If you shoot on RAW, you will need more cards, and your frame-per-second will be lower. Comensurably, if you are doing backups, you will need considerably more space, and a little bit more time.
Some photo hosting services like flickr will adequately backup everything you shoot in JPEG. For RAW you may need to find other means, e.g. burn CDs or mirror to another drive.
Generally, most people always shoot in "one way", e.g. just JPEG, just RAW+JPEG. It means you always have a familiar way of working. I wouldn't recommend trying to mix and match. You will inevitably end up cursing because you made the "wrong" decision for a particular shoot or shot.

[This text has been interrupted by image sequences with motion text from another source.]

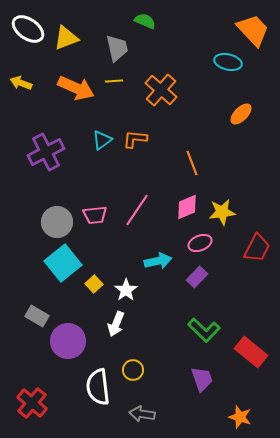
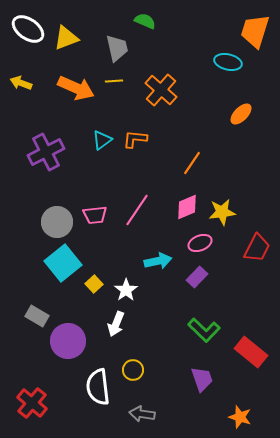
orange trapezoid: moved 2 px right, 1 px down; rotated 120 degrees counterclockwise
orange line: rotated 55 degrees clockwise
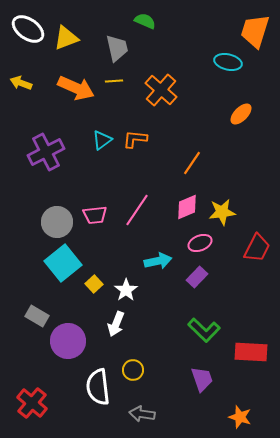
red rectangle: rotated 36 degrees counterclockwise
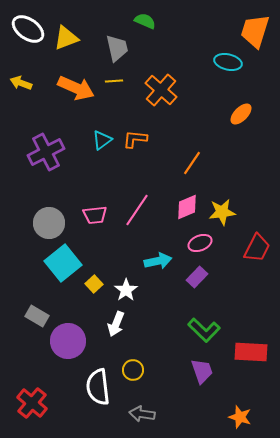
gray circle: moved 8 px left, 1 px down
purple trapezoid: moved 8 px up
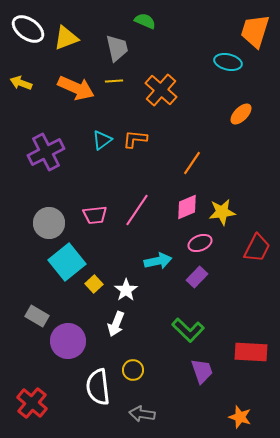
cyan square: moved 4 px right, 1 px up
green L-shape: moved 16 px left
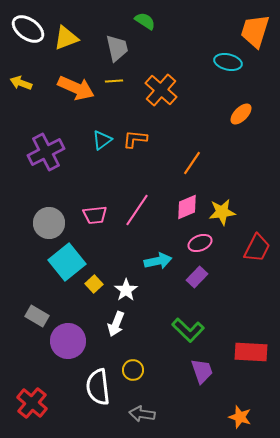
green semicircle: rotated 10 degrees clockwise
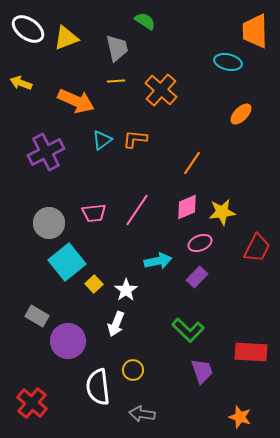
orange trapezoid: rotated 18 degrees counterclockwise
yellow line: moved 2 px right
orange arrow: moved 13 px down
pink trapezoid: moved 1 px left, 2 px up
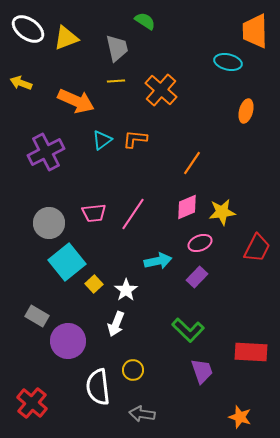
orange ellipse: moved 5 px right, 3 px up; rotated 30 degrees counterclockwise
pink line: moved 4 px left, 4 px down
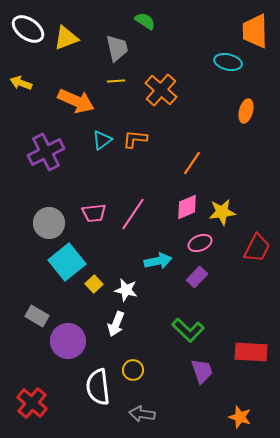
white star: rotated 25 degrees counterclockwise
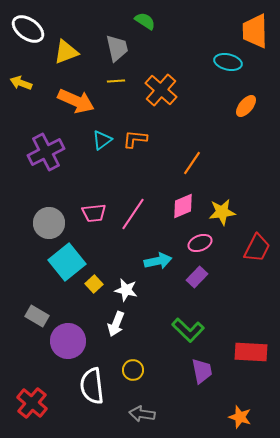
yellow triangle: moved 14 px down
orange ellipse: moved 5 px up; rotated 25 degrees clockwise
pink diamond: moved 4 px left, 1 px up
purple trapezoid: rotated 8 degrees clockwise
white semicircle: moved 6 px left, 1 px up
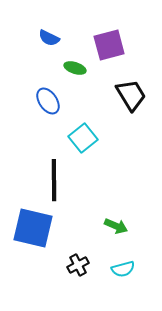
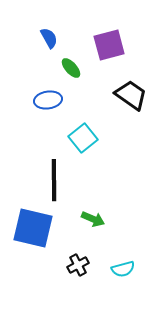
blue semicircle: rotated 145 degrees counterclockwise
green ellipse: moved 4 px left; rotated 30 degrees clockwise
black trapezoid: rotated 24 degrees counterclockwise
blue ellipse: moved 1 px up; rotated 64 degrees counterclockwise
green arrow: moved 23 px left, 7 px up
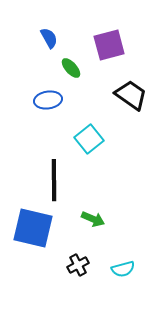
cyan square: moved 6 px right, 1 px down
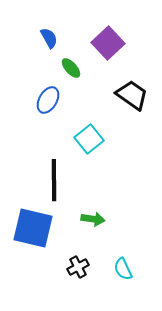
purple square: moved 1 px left, 2 px up; rotated 28 degrees counterclockwise
black trapezoid: moved 1 px right
blue ellipse: rotated 52 degrees counterclockwise
green arrow: rotated 15 degrees counterclockwise
black cross: moved 2 px down
cyan semicircle: rotated 80 degrees clockwise
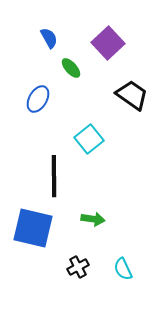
blue ellipse: moved 10 px left, 1 px up
black line: moved 4 px up
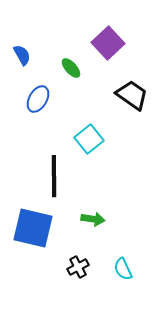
blue semicircle: moved 27 px left, 17 px down
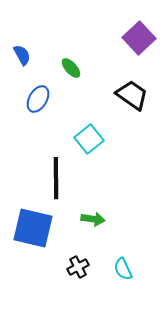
purple square: moved 31 px right, 5 px up
black line: moved 2 px right, 2 px down
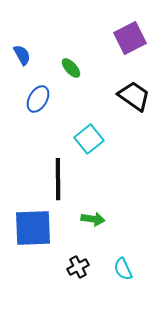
purple square: moved 9 px left; rotated 16 degrees clockwise
black trapezoid: moved 2 px right, 1 px down
black line: moved 2 px right, 1 px down
blue square: rotated 15 degrees counterclockwise
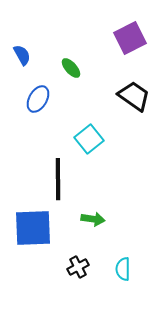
cyan semicircle: rotated 25 degrees clockwise
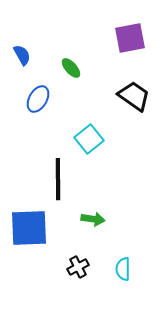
purple square: rotated 16 degrees clockwise
blue square: moved 4 px left
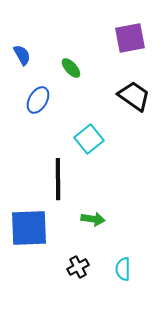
blue ellipse: moved 1 px down
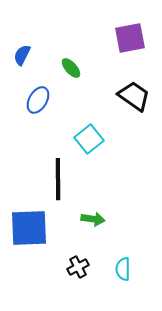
blue semicircle: rotated 125 degrees counterclockwise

In terms of how to deal with during processing, it sounds like you should do some real world tests. RAW isn't for everyone. You need to work out what it can do for you. So for this answer, you might have to discover for yourself...
...shoot some stuff with RAW + JPEG. Get some trial copies of the various packages that can process RAW. People here will have lots of good suggestions, or alternatively google a bit. Take the same picture and try your hand with the various packages. Ideally make it a technically tricky shot. Some areas of very fine detail. Some very shadowy bits, and some very light bits. And some vivid colours, and maybe fleshtones too.
If you can get a better (or at least comparable) result, with your processed RAW, vs. the JPEG, then you are beginning to find your answer.
An alternative view would be: Shoot it all in RAW anyway. If you don't have the skills or software now, you might get either or both in the future, if you ever want to come back to your "digital negs".
Personally I can't be arsed with RAW, but I came to that conclusion after I'd done lots of experiments to see if I could make it work for me. I'd strongly recommend giving it a try - your results, and your eyes, are arguably the final decider no matter what anyone on a forum says.